Identification of HAX-1 as a protein that binds bile salt export protein and regulates its abundance in the apical membrane of Madin-Darby canine kidney cells.

ATP-binding cassette (ABC)-type proteins are essential for bile formation in vertebrate liver. BSEP, MDR1, MDR2, and MRP2 ABC transporters are targeted to the apical (canalicular) membrane of hepatocytes where they execute ATP-dependent transport of bile acids, drugs, amphipathic cations, phospholipids, and conjugated organic anions, respectively. Changes in activity and abundance of transporters in the canalicular membrane regulate bile flow; however, little is known regarding cellular proteins that bind ABC transporters and regulate their trafficking. A yeast two-hybrid screen identified HAX-1 as a binding partner for BSEP, MDR1, and MDR2. The interactions were validated biochemically by glutathione S-transferase pull-down and co-immunoprecipitation assays. BSEP and HAX-1 were over-represented in rat liver subcellular fractions enriched for canalicular membrane vesicles, microsomes, and clathrin-coated vesicles. HAX-1 was bound to BSEP, MDR1, and MDR2 in canalicular membrane vesicles and co-localized with BSEP and MDR1 in the apical membrane of Madin-Darby canine kidney (MDCK) cells. RNA interference of HAX-1 increased BSEP levels in the apical membrane of MDCK cells by 71%. Pulse-chase studies indicated that HAX-1 depletion did not affect BSEP translation, post-translational modification, delivery to the plasma membrane, or half-life.
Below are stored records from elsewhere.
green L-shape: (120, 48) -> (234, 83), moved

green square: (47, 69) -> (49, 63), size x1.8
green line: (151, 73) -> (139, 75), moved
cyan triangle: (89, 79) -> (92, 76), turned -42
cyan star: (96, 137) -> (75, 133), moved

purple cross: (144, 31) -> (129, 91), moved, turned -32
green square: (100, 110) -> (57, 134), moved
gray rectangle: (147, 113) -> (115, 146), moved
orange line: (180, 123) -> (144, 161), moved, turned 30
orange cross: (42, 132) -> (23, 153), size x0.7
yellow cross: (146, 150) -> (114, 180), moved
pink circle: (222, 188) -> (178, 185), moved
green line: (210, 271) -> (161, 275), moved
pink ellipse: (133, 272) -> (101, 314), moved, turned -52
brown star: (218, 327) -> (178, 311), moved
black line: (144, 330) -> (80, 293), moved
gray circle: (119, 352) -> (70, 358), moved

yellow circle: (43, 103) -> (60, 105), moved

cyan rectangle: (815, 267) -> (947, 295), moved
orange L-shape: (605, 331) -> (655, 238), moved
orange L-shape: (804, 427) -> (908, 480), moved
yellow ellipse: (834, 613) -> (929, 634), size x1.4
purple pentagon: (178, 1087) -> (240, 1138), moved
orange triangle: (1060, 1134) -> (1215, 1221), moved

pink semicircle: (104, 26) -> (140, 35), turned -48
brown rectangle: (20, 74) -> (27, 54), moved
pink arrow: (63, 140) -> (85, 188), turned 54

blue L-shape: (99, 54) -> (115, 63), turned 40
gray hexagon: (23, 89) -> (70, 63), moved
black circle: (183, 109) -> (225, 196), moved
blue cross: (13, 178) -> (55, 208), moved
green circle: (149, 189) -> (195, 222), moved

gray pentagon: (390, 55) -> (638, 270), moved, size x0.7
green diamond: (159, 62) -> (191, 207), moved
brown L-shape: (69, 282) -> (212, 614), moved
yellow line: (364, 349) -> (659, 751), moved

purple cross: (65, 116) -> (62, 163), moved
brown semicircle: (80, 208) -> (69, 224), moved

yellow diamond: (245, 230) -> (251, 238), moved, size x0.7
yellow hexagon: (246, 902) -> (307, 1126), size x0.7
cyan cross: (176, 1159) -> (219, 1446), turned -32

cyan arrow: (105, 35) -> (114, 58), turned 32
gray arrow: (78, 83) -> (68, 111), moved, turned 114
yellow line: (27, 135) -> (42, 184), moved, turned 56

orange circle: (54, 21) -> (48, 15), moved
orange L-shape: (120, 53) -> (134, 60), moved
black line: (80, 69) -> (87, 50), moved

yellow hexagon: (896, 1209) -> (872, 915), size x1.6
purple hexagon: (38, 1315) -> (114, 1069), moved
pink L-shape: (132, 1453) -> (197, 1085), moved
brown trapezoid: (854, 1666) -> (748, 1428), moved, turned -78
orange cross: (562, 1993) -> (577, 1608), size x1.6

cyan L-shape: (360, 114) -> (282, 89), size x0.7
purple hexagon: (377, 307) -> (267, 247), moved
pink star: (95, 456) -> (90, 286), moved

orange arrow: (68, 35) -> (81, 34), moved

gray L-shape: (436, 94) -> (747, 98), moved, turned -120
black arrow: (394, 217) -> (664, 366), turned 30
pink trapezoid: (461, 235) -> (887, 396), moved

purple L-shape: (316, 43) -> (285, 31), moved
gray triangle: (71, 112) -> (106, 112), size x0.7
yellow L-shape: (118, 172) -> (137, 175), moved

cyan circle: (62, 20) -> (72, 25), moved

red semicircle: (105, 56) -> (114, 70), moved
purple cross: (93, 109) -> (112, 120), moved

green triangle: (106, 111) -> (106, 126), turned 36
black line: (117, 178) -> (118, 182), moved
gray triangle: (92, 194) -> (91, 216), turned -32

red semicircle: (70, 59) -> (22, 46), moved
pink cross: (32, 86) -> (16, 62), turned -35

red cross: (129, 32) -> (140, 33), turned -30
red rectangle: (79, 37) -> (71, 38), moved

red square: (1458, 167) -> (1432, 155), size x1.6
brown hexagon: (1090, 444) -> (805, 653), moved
HAX-1 depletion resulted in an increased peak of metabolically labeled apical membrane BSEP at 4 h and enhanced retention at 6 and 9 h. HAX-1 also interacts with cortactin. Expression of dominant negative cortactin increased steady state levels of BSEP 2-fold in the apical membrane of MDCK cells, as did expression of dominant negative EPS15. These findings suggest that HAX-1 and cortactin participate in BSEP internalization from the apical membrane.[1]